Income Inequality and North Carolina Health Care: A Tale of Two Extremes

by Nomad

Without the Medicaid expansion, health care for the poor of North Carolina has become a real problem.  Of course, you'd never know it by the looks of salaries paid to CEOs of  non-profit healthcare organizations. 


To put it bluntly, If you are poor in North Carolina, don't even think about getting sick.
  
The Tarheel State is one of 20 states that rejected Obamacare's optional Medicaid expansion. Governor Patrick Lloyd "Pat" McCrory and a Republican-majority legislature left healthcare coverage as it stood, covering some 1.9 million residents, around only a fifth of the state's population. 

Surviving in the Gap
Not everybody was happy with the arrangement. Advocates of the expansion claimed that another 500,000 people might have been added to the rolls, including tens of thousands of childless nondisabled adults.  
USNews reported last October that there was a good reason for this dissatisfaction. The states' Medicaid program is broken.
Bureaucratically antiquated and growing faster than state revenues, it has gone over budget in three of the past four years, and its taxpayer cost and total enrollment have both doubled over the past decade. Last year, it cost North Carolina taxpayers $15 billion, nearly a third of the budget and more than twice what the state spent in 2003.
At the end of 2015, Gov. McCrory signed into law a bill to reform North Carolina's overgrown and out of control Medicaid program.
However, this reform will take, by the official estimate, around four years to become fully implemented. Supporters claim that it will reduce existing spending by 2%, saving hundreds of millions every year. 
How accurate that is is anybody's guess. But one thing is clear, until then, the uninsured poor in the state are going to have to live with things as they are. 

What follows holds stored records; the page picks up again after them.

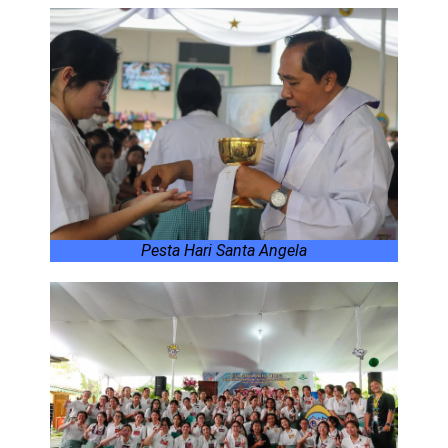
Pesta Hari Santa Angela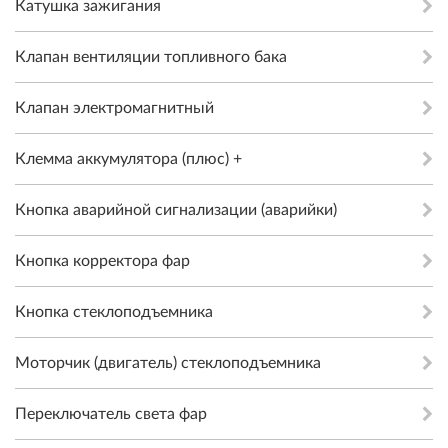
Катушка зажигания
Клапан вентиляции топливного бака
Клапан электромагнитный
Клемма аккумулятора (плюс) +
Кнопка аварийной сигнализации (аварийки)
Кнопка корректора фар
Кнопка стеклоподъемника
Моторчик (двигатель) стеклоподъемника
Переключатель света фар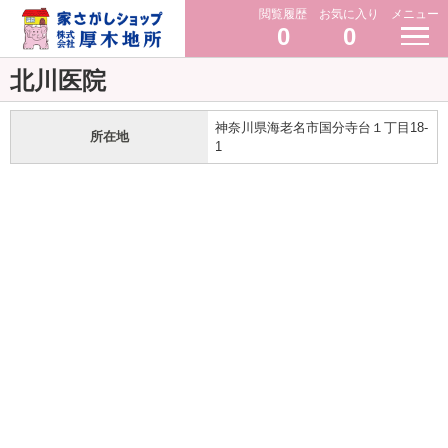
閲覧履歴
お気に入り
メニュー
0
0
北川医院
神奈川県海老名市国分寺台１丁目18-
所在地
1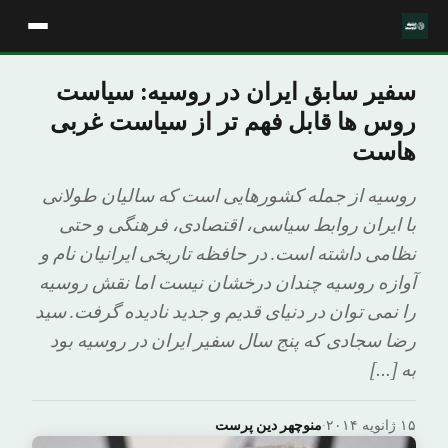
سفیر سابق ایران در روسیه: سیاست
روس ها قابل فهم تر از سیاست غربی
هاست
روسیه از جمله کشورهایی است که سالیان طولانی
با ایران روابط سیاسی، اقتصادی، فرهنگی و حتی
نظامی داشته است. در حافظه تاریخی ایرانیان نام و
آوازه روسیه چندان درخشان نیست اما نقش روسیه
را نمی توان در دنیای قدیم و جدید نادیده گرفت. سید
رضا سجادی که پنج سال سفیر ایران در روسیه بود
به […]
۱۵ ژانویه ۲۰۱۴
·
منوچهر دین پرست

Currently in the states that have opted out for the expansion, you have to be a child, pregnant or disabled to get Medicaid. And because the Medicaid expansion of the Affordable Care Act (ACA) was designed to accommodate the millions through a subsidy program, these people are caught in a coverage gap: This is defined as people  who are not eligible for Medicaid but also not eligible to buy private insurance at the exchanges because their incomes are above the poverty line. That's about $11,000 a year for an individual.  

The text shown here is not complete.